Exercise prompt: If a line in the records below contains the word "Cimahi", return that line.

= = = = = = =

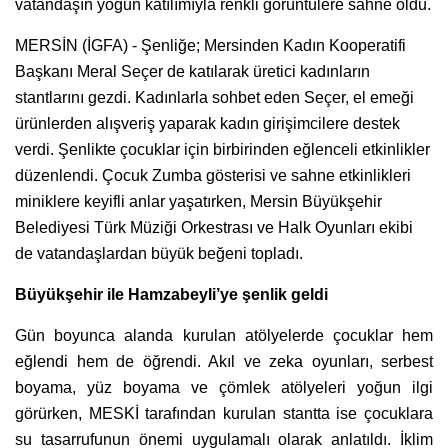
vatandaşın yoğun katılımıyla renkli görüntülere sahne oldu.
MERSİN (İGFA) - Şenliğe; Mersinden Kadın Kooperatifi
Başkanı Meral Seçer de katılarak üretici kadınların
stantlarını gezdi. Kadınlarla sohbet eden Seçer, el emeği
ürünlerden alışveriş yaparak kadın girişimcilere destek
verdi. Şenlikte çocuklar için birbirinden eğlenceli etkinlikler
düzenlendi. Çocuk Zumba gösterisi ve sahne etkinlikleri
miniklere keyifli anlar yaşatırken, Mersin Büyükşehir
Belediyesi Türk Müziği Orkestrası ve Halk Oyunları ekibi
de vatandaşlardan büyük beğeni topladı.
Büyükşehir ile Hamzabeyli’ye şenlik geldi
Gün boyunca alanda kurulan atölyelerde çocuklar hem
eğlendi hem de öğrendi. Akıl ve zeka oyunları, serbest
boyama, yüz boyama ve çömlek atölyeleri yoğun ilgi
görürken, MESKİ tarafından kurulan stantta ise çocuklara
su tasarrufunun önemi uygulamalı olarak anlatıldı. İklim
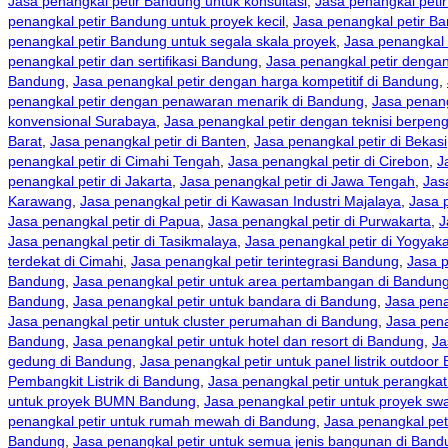
Jasa penangkal petir Bandung untuk konsultasi
,
Jasa penangkal peti
penangkal petir Bandung untuk proyek kecil
,
Jasa penangkal petir B
penangkal petir Bandung untuk segala skala proyek
,
Jasa penangkal 
penangkal petir dan sertifikasi Bandung
,
Jasa penangkal petir denga
Bandung
,
Jasa penangkal petir dengan harga kompetitif di Bandung
,
penangkal petir dengan penawaran menarik di Bandung
,
Jasa penang
konvensional Surabaya
,
Jasa penangkal petir dengan teknisi berpe
Barat
,
Jasa penangkal petir di Banten
,
Jasa penangkal petir di Bekasi
penangkal petir di Cimahi Tengah
,
Jasa penangkal petir di Cirebon
,
J
penangkal petir di Jakarta
,
Jasa penangkal petir di Jawa Tengah
,
Jas
Karawang
,
Jasa penangkal petir di Kawasan Industri Majalaya
,
Jasa 
Jasa penangkal petir di Papua
,
Jasa penangkal petir di Purwakarta
,
J
Jasa penangkal petir di Tasikmalaya
,
Jasa penangkal petir di Yogyaka
terdekat di Cimahi
,
Jasa penangkal petir terintegrasi Bandung
,
Jasa p
Bandung
,
Jasa penangkal petir untuk area pertambangan di Bandun
Bandung
,
Jasa penangkal petir untuk bandara di Bandung
,
Jasa pena
Jasa penangkal petir untuk cluster perumahan di Bandung
,
Jasa pena
Bandung
,
Jasa penangkal petir untuk hotel dan resort di Bandung
,
Ja
gedung di Bandung
,
Jasa penangkal petir untuk panel listrik outdoo
Pembangkit Listrik di Bandung
,
Jasa penangkal petir untuk perangkat
untuk proyek BUMN Bandung
,
Jasa penangkal petir untuk proyek s
penangkal petir untuk rumah mewah di Bandung
,
Jasa penangkal pet
Bandung
,
Jasa penangkal petir untuk semua jenis bangunan di Band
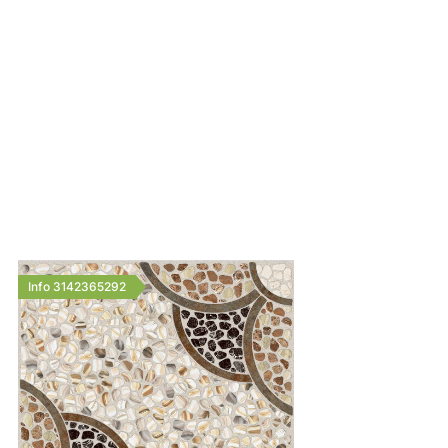
Info 3142365292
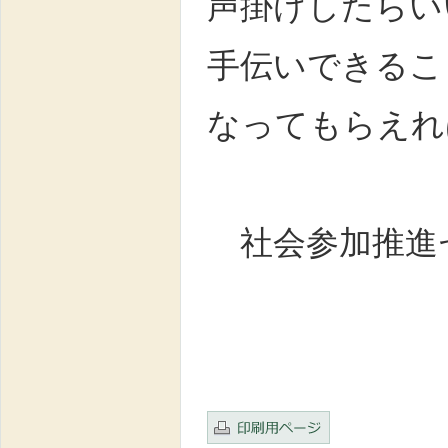
声掛けしたらい
手伝いできるこ
なってもらえれ
社会参加推進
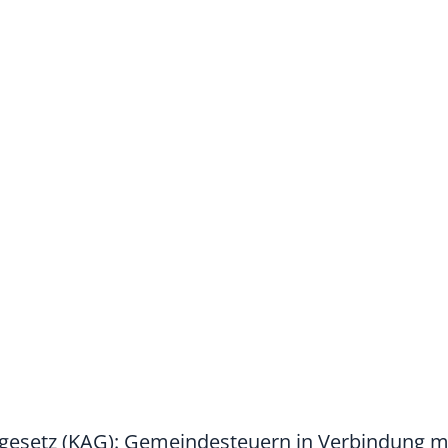
gesetz (KAG): Gemeindesteuern
in Verbindung mi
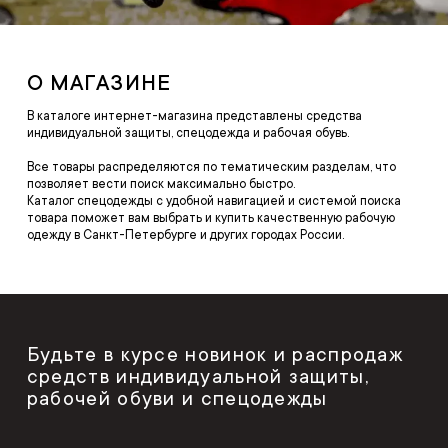
О МАГАЗИНЕ
В каталоге интернет-магазина представлены средства
индивидуальной защиты, спецодежда и рабочая обувь.
Все товары распределяются по тематическим разделам, что
позволяет вести поиск максимально быстро.
Каталог спецодежды с удобной навигацией и системой поиска
товара поможет вам выбрать и купить качественную рабочую
одежду в Санкт-Петербурге и других городах России.
Будьте в курсе новинок и распродаж
средств индивидуальной защиты,
рабочей обуви и спецодежды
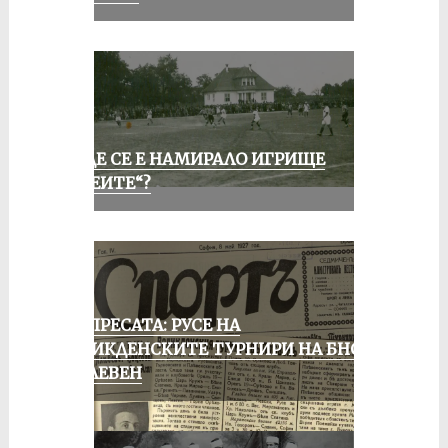
КЪДЕ СЕ Е НАМИРАЛО ИГРИЩЕ
„АЛЕИТЕ“?
ОТ ПРЕСАТА: РУСЕ НА
ВЕЛИКДЕНСКИТЕ ТУРНИРИ НА БНСФ
В ПЛЕВЕН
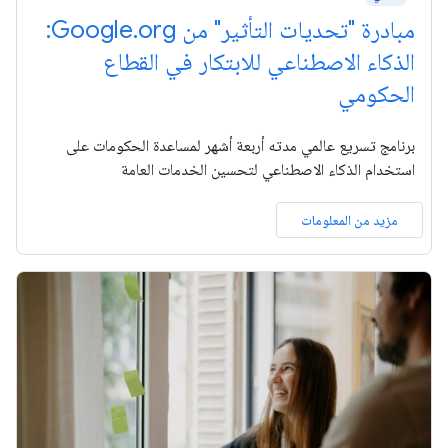
مبادرة "تحديات التأثير" من Google.org:
الذكاء الاصطناعي للابتكار في القطاع
الحكومي
برنامج تسريع عالمي مدته أربعة أشهر لمساعدة الحكومات على
استخدام الذكاء الاصطناعي لتحسين الخدمات العامة
مزيد من المعلومات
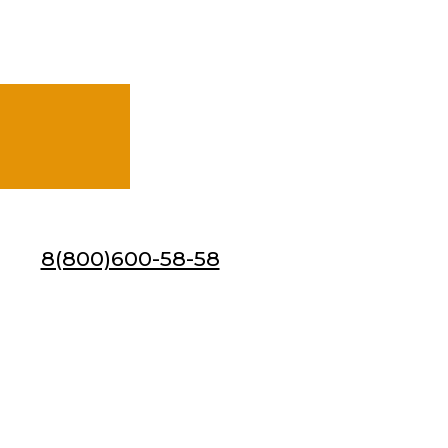
8(800)600-58-58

= = = = = = =

Response:
penangkal petir di Cimahi Tengah
terdekat di Cimahi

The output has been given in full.